DROIT DU COMMERCE
DROIT DES SOCIETES
Les sociétés commerciales
La formule de la
société commerciale répond à deux besoins concernant l'exploitation des
entreprises commerciales et industrielles
Le premier est de
permettre à des personnes physiques d'exercer ensemble l'activité
commerciale (au sens juridique du terme de commerce) en mettant en
commun leurs capitaux et leur travail. Lorsque l'ensemble des
associés a et accepte d'avoir la qualité de commerçant ils constituent
une société en nom collectif. . Lorsque certains des associés
n'ont pas et ne veulent pas avoir la qualité de commerçants, et qu'ils
interviennent seulement en qualité de bailleurs de fonds en engageant
uniquement leurs capitaux et sans accepter d'être tenus au delà de leurs
apports, ils forment une société en commandite.
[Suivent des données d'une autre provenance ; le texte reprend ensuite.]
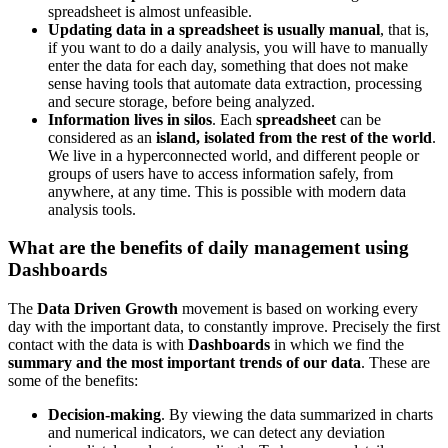
spreadsheet is almost unfeasible.
Updating data in a spreadsheet is usually manual
, that is,
if you want to do a daily analysis, you will have to manually
enter the data for each day, something that does not make
sense having tools that automate data extraction, processing
and secure storage, before being analyzed.
Information lives in silos
. Each
spreadsheet
can be
considered as an
island, isolated from the rest of the world
.
We live in a hyperconnected world, and different people or
groups of users have to access information safely, from
anywhere, at any time. This is possible with modern data
analysis tools.
What are the benefits of daily management using
Dashboards
The
Data Driven Growth
movement is based on working every
day with the important data, to constantly improve. Precisely the first
contact with the data is with
Dashboards
in which we find the
summary and the most important trends of our data
. These are
some of the benefits:
Decision-making
. By viewing the data summarized in charts
and numerical indicators, we can detect any deviation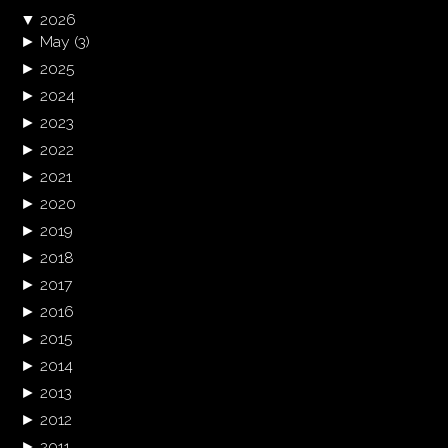
▼
2026
►
May
(3)
►
2025
►
2024
►
2023
►
2022
►
2021
►
2020
►
2019
►
2018
►
2017
►
2016
►
2015
►
2014
►
2013
►
2012
►
2011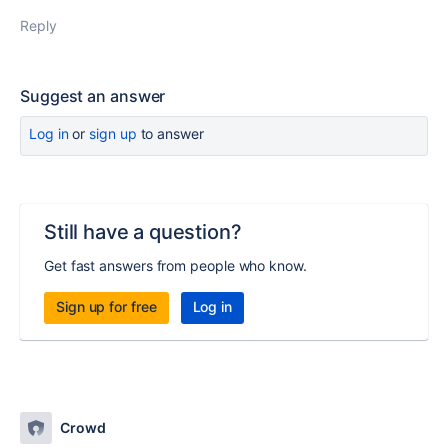
Reply
Suggest an answer
Log in
or
sign up
to answer
Still have a question?
Get fast answers from people who know.
Sign up for free
Log in
Crowd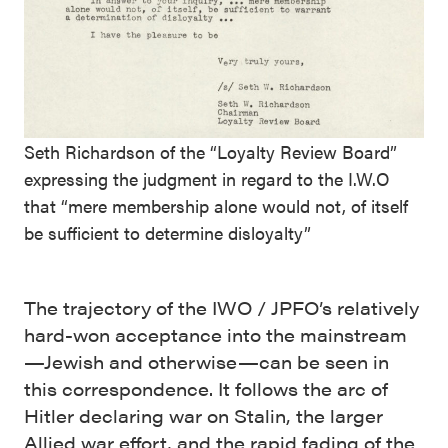
Seth Richardson of the “Loyalty Review Board”
expressing the judgment in regard to the I.W.O
that “mere membership alone would not, of itself
be sufficient to determine disloyalty”
The trajectory of the IWO / JPFO’s relatively
hard-won acceptance into the mainstream
—Jewish and otherwise—can be seen in
this correspondence. It follows the arc of
Hitler declaring war on Stalin, the larger
Allied war effort, and the rapid fading of the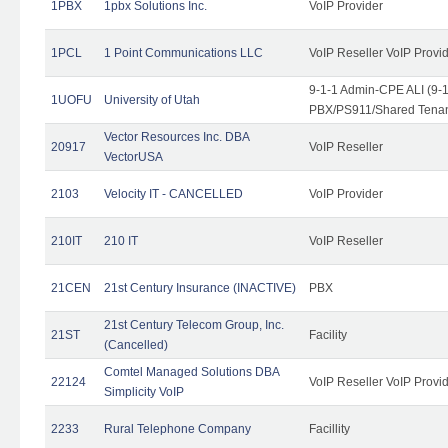
1PBX
1pbx Solutions Inc.
VoIP Provider
1PCL
1 Point Communications LLC
VoIP Reseller VoIP Provi
9-1-1 Admin-CPE ALI (9-
1UOFU
University of Utah
PBX/PS911/Shared Tena
Vector Resources Inc. DBA
20917
VoIP Reseller
VectorUSA
2103
Velocity IT - CANCELLED
VoIP Provider
210IT
210 IT
VoIP Reseller
21CEN
21st Century Insurance (INACTIVE)
PBX
21st Century Telecom Group, Inc.
21ST
Facility
(Cancelled)
Comtel Managed Solutions DBA
22124
VoIP Reseller VoIP Provi
Simplicity VoIP
2233
Rural Telephone Company
Facillity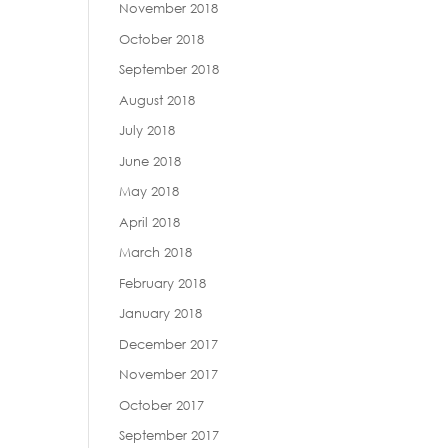
November 2018
October 2018
September 2018
August 2018
July 2018
June 2018
May 2018
April 2018
March 2018
February 2018
January 2018
December 2017
November 2017
October 2017
September 2017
Les bailleurs de fonds
sont les commanditaires.
Le deuxième est de
permettre à des individus de se réunir pour apporter leurs capitaux,
sans qu'aucun des associés n'aient la qualité de commerçant. Les
sociétés sont des sociétés de
capitaux, ou les associés sont des actionnaires. C'est la société
qui fait le commerce. Le type le plus net est la société par actions.
Le code de commerce de
1807 contenait une réglementation des sociétés aux articles 18 à 64.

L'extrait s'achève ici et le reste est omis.